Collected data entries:
*** Begin section ***

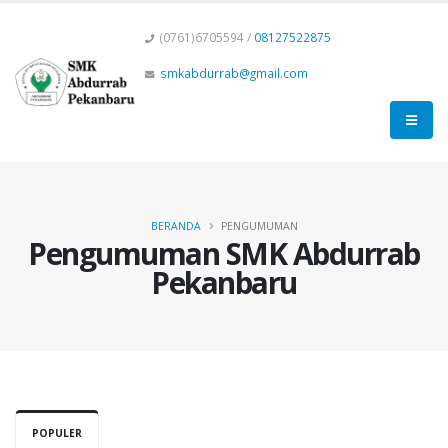
(0761)6705594 /
08127522875
smkabdurrab@gmail.com
BERANDA
PENGUMUMAN
Pengumuman SMK Abdurrab
Pekanbaru
POPULER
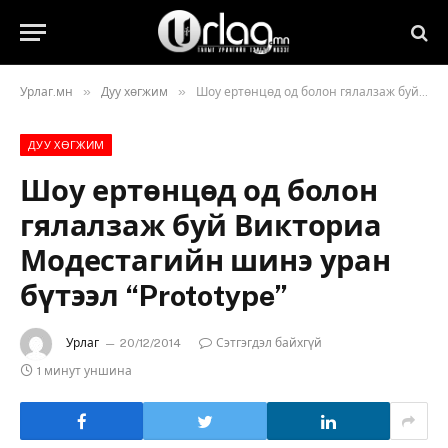
»
»
Урлаг.мн
Дуу хөгжим
Шоу ертөнцөд од болон гялалзаж буй Викториа Модестагийн шинэ уран бүтээл “Prototype”
ДУУ ХӨГЖИМ
Шоу ертөнцөд од болон
гялалзаж буй Викториа
Модестагийн шинэ уран
бүтээл “Prototype”
Урлаг
20/12/2014
Сэтгэгдэл байхгүй
1 минут уншина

*** End section ***

* Try it: Output every record exactly, minus the pictures.

* Answer to this task:
(0761)6705594 /
08127522875
smkabdurrab@gmail.com
BERANDA
PENGUMUMAN
Pengumuman SMK Abdurrab
Pekanbaru
POPULER
»
»
Урлаг.мн
Дуу хөгжим
Шоу ертөнцөд од болон гялалзаж буй Викториа Модестагийн шинэ уран бүтээл “Prototype”
ДУУ ХӨГЖИМ
Шоу ертөнцөд од болон
гялалзаж буй Викториа
Модестагийн шинэ уран
бүтээл “Prototype”
Урлаг
20/12/2014
Сэтгэгдэл байхгүй
1 минут уншина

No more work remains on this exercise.